04 Cognitive Ecosystem: The Evolution of Evaluation Paradigms
The revolutionary significance of Google and Kaggle's collaboration in establishing Game Arena lies not in their choice of three well-known classic games but in their systematic construction of an evaluation framework spanning from atomic capabilities to cognitive ecosystems. AI evaluation benchmarks must closely follow AI's capabilities as they transition from the laboratory to the real world, undergoing a fundamental paradigm shift.
Traditional AI benchmarks, whether it's the classic MMLU knowledge quiz or HumanEval code generation, although constantly evolving, essentially measure the model's static atomic skills. Despite differences in testing domains, the basic assumptions are almost identical: the world is deterministic, tasks are isolated, and inputs are standardized.
We must acknowledge that these benchmarks have been instrumental in the early stages of large language model development. However, as model capabilities rapidly evolve, the phenomenon of 'excelling in benchmarks but failing in practical applications' seems to occur frequently. Gemini and GPT's performance is 'surpassed' every day, yet their leading positions remain unshaken.
The reason is simple: static benchmarks lack persuasiveness when facing the ambiguity, adversarial nature, and dynamic collaboration demands of the real world.
The triple benchmarks established by Game Arena, although seemingly entertaining, point to a higher-dimensional goal: testing whether models possess the ability to survive and adapt in a micro socio-economic ecosystem.
Chess forms the logical core of this micro-ecosystem, reflecting the agent's ability to engage in long-term planning and causal reasoning in an ideal environment with clear rules and transparent information. This is the foundational capability for single agents on the path to artificial general intelligence.
Werewolf injects sociability into the micro-ecosystem, where multi-agents must act autonomously in a complex language network filled with trust and deception. Victory and defeat depend not only on a single agent's intelligence and logical reasoning ability but also on whether it can understand other agents' intentions, establish effective communication, and act collectively amid asymmetric information. This is the core challenge for multi-agent systems and human-machine collaboration.
Texas Hold'em further introduces economics into the micro-ecosystem, placing decisions in an environment mediated by resources and driven by risk and reward.
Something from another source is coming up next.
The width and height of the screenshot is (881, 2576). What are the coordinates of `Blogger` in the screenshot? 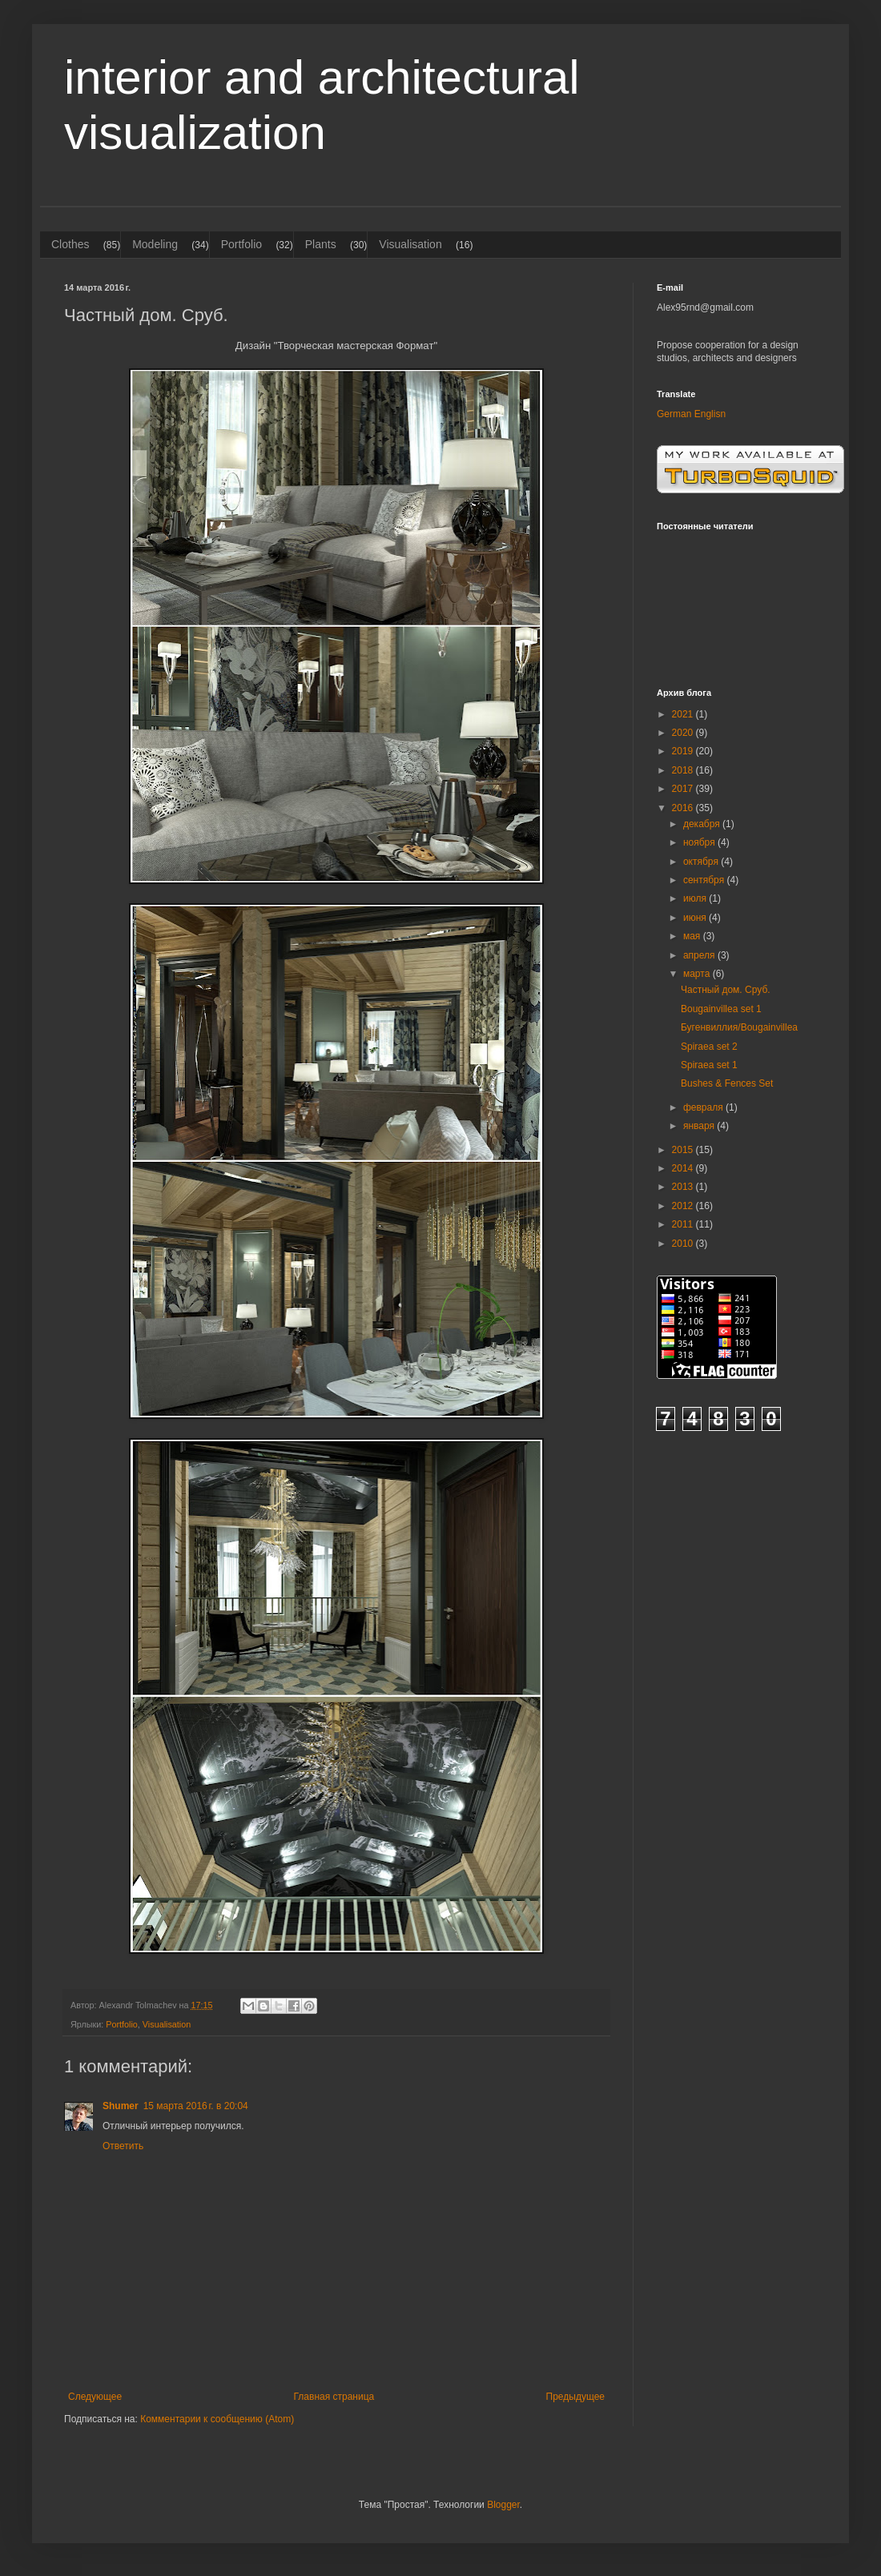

Agents need to quantify uncertainty, manage risk exposure, and engage in strategic gameplay through behavioral modeling. This is a true reflection of decision-making in financial and business environments.
The three seemingly unrelated games do not simply stack but form an intercoupled, mutually verifiable cognitive closed loop. An AI that excels in only one of these games will inevitably struggle in the other two due to a lack of other capabilities.
Game Arena demands that future AI models are no longer isolated tools but intelligent agent collections capable of collaborative operation across logical, social, and economic dimensions, possessing a complete cognitive architecture.
Therefore, only when models demonstrate reliable and explainable behavior under the triple pressure tests can we reasonably believe that they are qualified to serve as human partners in the real world.